Las ventajas de ser cocinero de pueblo y no tener que servir ‘foie’ ni caviar
Chefs de entornos rurales se quitan complejos y presumen de una cocina con personalidad, de cercanía, y apegada a la tradición
Tráfico, semáforos que pasan del rojo al verde, bocinas, atasco, y de repente una carretera sin coches. A ambos lados, naturaleza, árboles en flor. La calma. A final del trayecto, Anciles, un pequeño pueblo oscense, en pleno corazón del Valle de Benasque, en el Pirineo aragonés. Uno de los paraísos naturales de España. Allí reciben, en el restaurante Ansils, Iris Jordán, de 28 años, en cocina, y su hermano, Bruno Jordán, de 33 años, en sala. Es la tercera generación de una familia entregada desde hace 35 años a la hostelería. Han decidido dedicarse a la cocina de pueblo. Una cocina que emerge de los inconvenientes que conlleva la alta montaña, “una vida complicada, con unos inviernos largos y una temporada corta de huerto”, reconoce la cocinera, que confiesa el recelo que tuvo a mostrar la gastronomía rural. “Daba miedo enseñarle a la gente, al turismo que empezó a llegar hace 51 años tras la apertura de la estación de esquí [Aramón Cerler], las patatas con sebo que comemos aquí”.

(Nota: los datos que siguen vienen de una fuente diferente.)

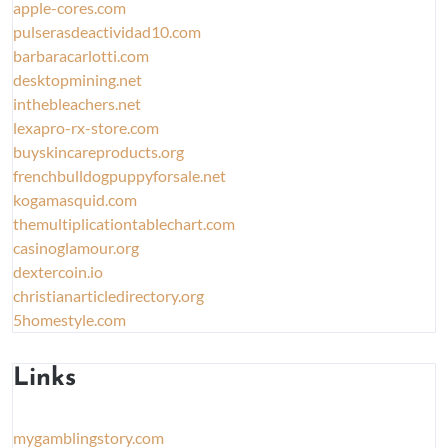
apple-cores.com
pulserasdeactividad10.com
barbaracarlotti.com
desktopmining.net
inthebleachers.net
lexapro-rx-store.com
buyskincareproducts.org
frenchbulldogpuppyforsale.net
kogamasquid.com
themultiplicationtablechart.com
casinoglamour.org
dextercoin.io
christianarticledirectory.org
5homestyle.com
Links
mygamblingstory.com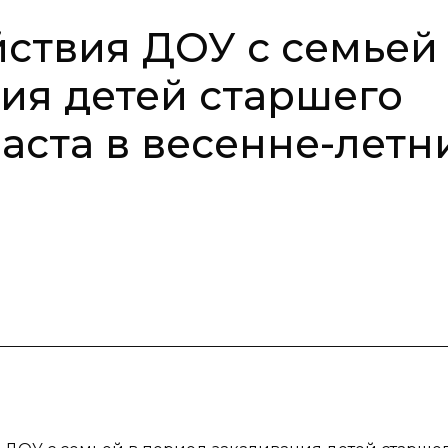
ствия ДОУ с семьей
ия детей старшего
аста в весенне-летн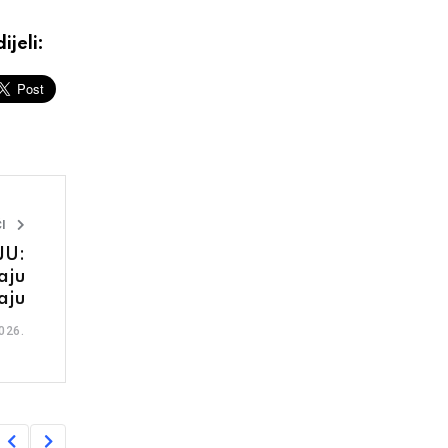
ijeli:
I
JU:
aju
aju
026.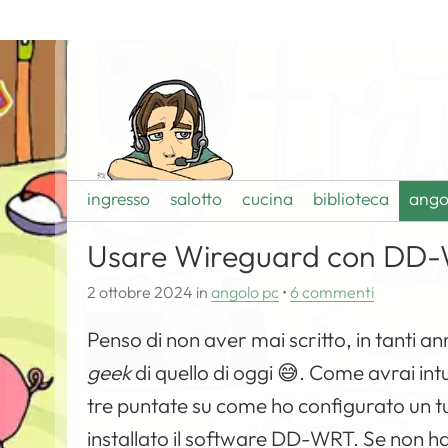
ingresso
salotto
cucina
biblioteca
ango
Usare Wireguard con DD
2 ottobre 2024
in
angolo pc
•
6 commenti
Penso di non aver mai scritto, in tanti an
geek
di quello di oggi 😅. Come avrai int
tre puntate su come ho configurato un t
installato il software DD-WRT. Se non ha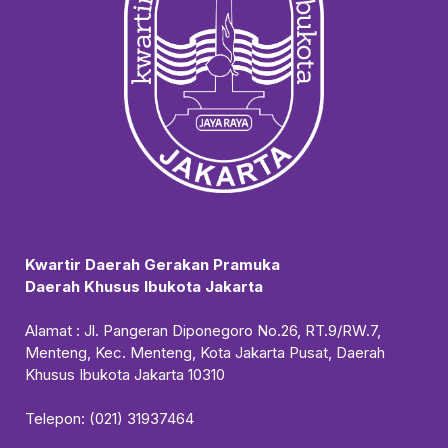
Kwartir Daerah Gerakan Pramuka
Daerah Khusus Ibukota Jakarta
Alamat : Jl. Pangeran Diponegoro No.26, RT.9/RW.7,
Menteng, Kec. Menteng, Kota Jakarta Pusat, Daerah
Khusus Ibukota Jakarta 10310
Telepon: (021) 31937464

Este temor fue lo que le dio alas a esta joven, de 28 años, que este año forma parte de la lista de los 100 jóvenes talentos de la gastronomía española seleccionados por el Basque Culinary Center, para coger las riendas del restaurante familiar, huir del miedo y “dar valor a lo que da sentido a nuestras vidas”. Habla con orgullo de lo que han conseguido en el año que llevan ella y su hermano al frente del proyecto familiar: “Es difícil hacer alta cocina con los productos de nuestra tierra”. Pero no imposible. Se agudiza el ingenio.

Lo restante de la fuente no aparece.